To run a subset of the performance suite, execute:
perl perf/vg_perf <name>
where <name> is a directory (all tests within will be run) or a single
.vgperf test file, or the name of a program which has a like-named .vgperf
file. Eg:
perl perf/vg_perf perf/
perl perf/vg_perf perf/bz2.vgperf
perl perf/vg_perf perf/bz2
To compare multiple versions of Valgrind, use the --vg= option multiple
times. For example, if you have two Valgrinds next to each other, one in
trunk1/ and one in trunk2/, from within either trunk1/ or trunk2/ do this to
compare them on all the performance tests:
perl perf/vg_perf --vg=../trunk1 --vg=../trunk2 perf/
Debugging Valgrind with GDB
To debug the valgrind launcher program (<prefix>/bin/valgrind) just
run it under gdb in the normal way.
Debugging the main body of the valgrind code (and/or the code for
a particular tool) requires a bit more trickery but can be achieved
without too much problem by following these steps:
(1) Set VALGRIND_LAUNCHER to point to the valgrind executable. Eg:
export VALGRIND_LAUNCHER=/usr/local/bin/valgrind
or for an uninstalled version in a source directory $DIR:
export VALGRIND_LAUNCHER=$DIR/coregrind/valgrind
(2) Run gdb on the tool executable. Eg:
gdb /usr/local/lib/valgrind/ppc32-linux/lackey
gdb $DIR/.in_place/x86-linux/memcheck
(3) Do "handle SIGSEGV SIGILL nostop noprint" in GDB to prevent GDB from
stopping on a SIGSEGV or SIGILL:
(gdb) handle SIGILL SIGSEGV nostop noprint
(4) Set any breakpoints you want and proceed as normal for gdb. The
macro VG_(FUNC) is expanded to vgPlain_FUNC, so If you want to set
a breakpoint VG_(do_exec), you could do like this in GDB:
(gdb) b vgPlain_do_exec
(5) Run the tool with required options:
(gdb) run pwd
Steps (1)--(3) can be put in a .gdbinit file, but any directory names must
be fully expanded (ie. not an environment variable).

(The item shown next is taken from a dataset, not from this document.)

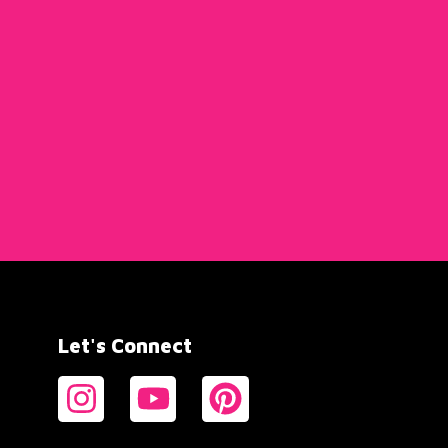
Let's Connect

A different and possibly easier way is as follows:
(1) Run Valgrind as normal, but add the flag --wait-for-gdb=yes. This
puts the tool executable into a wait loop soon after it gains
control. This delays startup for a few seconds.
(2) In a different shell, do "gdb /proc/<pid>/exe <pid>", where
<pid> you read from the output printed by (1). This attaches
GDB to the tool executable, which should be in the abovementioned
wait loop.
(3) Do "cont" to continue. After the loop finishes spinning, startup
will continue as normal. Note that comment (3) above re passing
signals applies here too.
To run Valgrind under Valgrind:
(1) Check out 2 trees, "Inner" and "Outer". Inner runs the app
directly. Outer runs Inner.
(2) Configure inner with --enable-inner and build/install as
(3) Configure Outer normally and build/install as usual.
(4) Choose a very simple program (date) and try
outer/.../bin/valgrind --sim-hints=enable-outer --trace-children=yes \
--tool=cachegrind -v inner/.../bin/valgrind --tool=none -v prog
If you omit the --trace-children=yes, you'll only monitor Inner's launcher
program, not its stage2.
The whole thing is fragile, confusing and slow, but it does work well enough
for you to get some useful performance data. Inner has most of
its output (ie. those lines beginning with "==<pid>==") prefixed with a '>',
which helps a lot.
At the time of writing the allocator is not annotated with client requests
so Memcheck is not as useful as it could be. It also has not been tested
much, so don't be surprised if you hit problems.
When using self-hosting with an outer Callgrind tool, use '--pop-on-jump'
(on the outer). Otherwise, Callgrind has much higher memory requirements.
Printing out problematic blocks
If you want to print out a disassembly of a particular block that
causes a crash, do the following.
Try running with "--vex-guest-chase-thresh=0 --trace-flags=10000000
--trace-notbelow=999999". This should print one line for each block
translated, and that includes the address.
Then re-run with 999999 changed to the highest bb number shown.
This will print the one line per block, and also will print a
disassembly of the block in which the fault occurred.